1871-1906: L'abbaye est occupée par les filles de S. Bruno à partir du 6 mai 1871.
1906: Les lois promulguées à l'encontre des congrégations religieuses conduisent les moniales à quitter l'abbaye le 12 février et à s'exiler en Belgique. Lorsqu'elle reviendront en France, elles s'installeront dans l'Aveyron, à Nonenques.
L'abbaye est laissée à l'abandon. Achetées par des marchands de biens, ceux-ci vendent au détail les ardoises, les charpentes, les portes, les fenêtres, les parquets, les poutres et les pierres. En quelques années, ils font plus de dégâts qu'une guerre. La propriété va devenir ensuite un jardin zoologique. Période des Frères Auxiliaires
1948: Le curé de Picquigny, l'abbé Paul Dentin fonde la Société des Frères Auxiliaires.
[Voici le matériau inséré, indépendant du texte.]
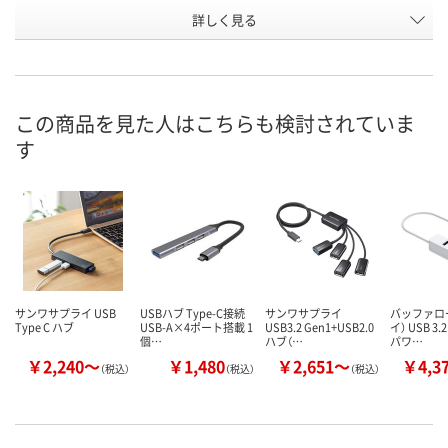
詳しく見る
ブラック
ホワイト
レッド
カラー
お申込番
E681846
E681897
E681896
号
在庫
この商品を見た人はこちらも検討されていま
お届け日
す
お取り扱い終了しま
お取り扱い終了しま
お取り扱い終
した
した
した
サンワサプライ USB
USBハブ Type-C接続
サンワサプライ
バッファロ
Type C ハブ
USB-A×4ポート搭載 1
USB3.2 Gen1+USB2.0
イ） USB 3.
個…
ハブ（…
パワ…
￥2,240～
￥1,480
￥2,651～
￥4,3
（税込）
（税込）
（税込）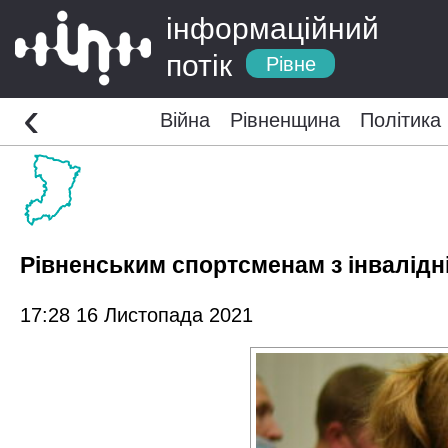
інформаційний
потік
Рівне
‹
Війна
Рівненщина
Політика
Рівненським спортсменам з інвалідн
17:28 16 Листопада 2021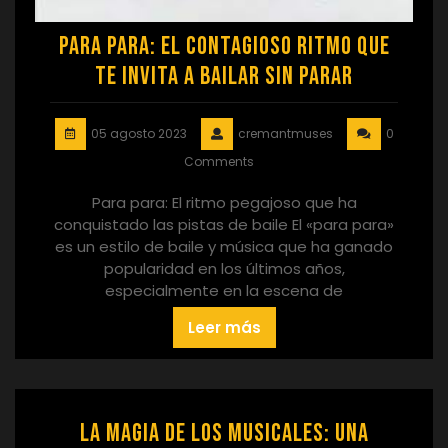
Para para: El contagioso ritmo que
te invita a bailar sin parar
05 agosto 2023
cremantmuses
0
Comments
Para para: El ritmo pegajoso que ha
conquistado las pistas de baile El «para para»
es un estilo de baile y música que ha ganado
popularidad en los últimos años,
especialmente en la escena de
Leer más
La Magia de los Musicales: Una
1967: Le 1 octobre, les Frères prennent possession des ruines de l'abbaye. Une restauration de l'édifice principal est entreprise.
1971: L'oeuvre de restauration reçoit le 4ème prix du concours «Chef d'oeuvre en péril».
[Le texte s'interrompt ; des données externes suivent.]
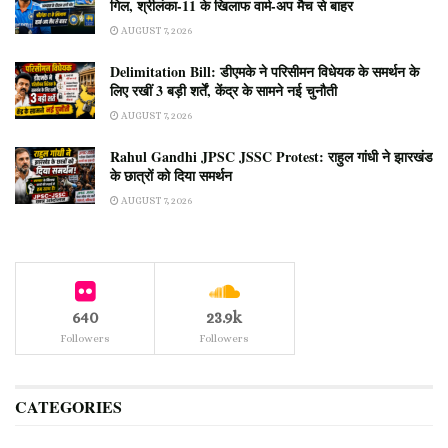
गिल, श्रीलंका-11 के खिलाफ वार्म-अप मैच से बाहर
AUGUST 7, 2026
Delimitation Bill: डीएमके ने परिसीमन विधेयक के समर्थन के
लिए रखीं 3 बड़ी शर्तें, केंद्र के सामने नई चुनौती
AUGUST 7, 2026
Rahul Gandhi JPSC JSSC Protest: राहुल गांधी ने झारखंड
के छात्रों को दिया समर्थन
AUGUST 7, 2026
640
23.9k
Followers
Followers
CATEGORIES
1972: L'abbaye devient la maison-mère des Frères Auxiliaires.
1973: L'abbaye devient une maison d'accueil.
1987: Célébration du 850ème anniversaire de la fondation de l'abbaye. Une nouvelle tranche de travaux est ouverte et permet de restaurer une aile de l'ancien cloître du XVIIIe s. qui devient la salle Gérard de Picquigny. Dans cette salle, on peut voir une porte romane datant de l'époque de fondation de l'abbaye.
Témoin de la riche histoire du Gard Le petit cimetière
Au fond du petit cimetière, quatre croix rappellent la présence cistercienne, trappiste, spiritaine et chartreuse dans cette abbaye.
Aucun cistercien et aucun trappiste n'a été enterré ici. Le cimetière des cisterciens se trouvait du côté de Picquigny et celui des trappistes devant l'abbaye, avant que les corps ne soient transportés par la suite, à l'abbaye de Sept-Fons.
Au centre du cimetière est placé le caveau des Frères auxiliaires, et devant leur caveau, celui du Père Libermann après que son corps ait été enlevé de la petite chapelle du jardin et avant qu'il ne soit transporté à Chevilly, en 1865.
Huit chartreuses et deux chartreux sont enterrés sur l'un des côtés du cimetière. Et, de l'autre côté, on peut voir les tombes de neufs spiritains:
- Louis Thiekoro: fils du roi de Bambara, décédé le 18 mai 1847, à l'âge de 18 ans.
- Jean-François Tissot: savoyard, étudiant en philosophie, décédé le 27 février 1848, à l'âge de 21 ans.
- Auguste Plantaz: savoyard, décédé le 1 juillet 1848, à l'âge de 22 ans.
- Auguste Adée: martiniquais, frère novice, décédé le 14 mai 1849, à l'âge de 28 ans.
- Blaise Quaimon: prêtre, décédé le 18 ou 19 octobre 1849, à l'âge de 52 ans.
- Auguste Pagnier: du Doubs, frère, décédé le 3 août 1851, à l'âge de 20 ans.
- Claude-François Chevalier, du Jura, décédé le 20 février 1852, à l'âge de 33 ans.
- François Lurat, d'Angoulème, prêtre au séminaire français de Rome, décédé le 15 octobre 1854, à l'âge de 34 ans.
- Mathurin Le Mouen, du Morbihan, étudiant en philosophie, décédé le 5 avril 1855.
Plusieurs enfants sont également enterrés dans ce cimetière. Ce sont des orphelins du Père de Janlis.
Gaétan Renaud, c.s.sp. 2 février 1998 Et Bernard Ducol, c.s.sp.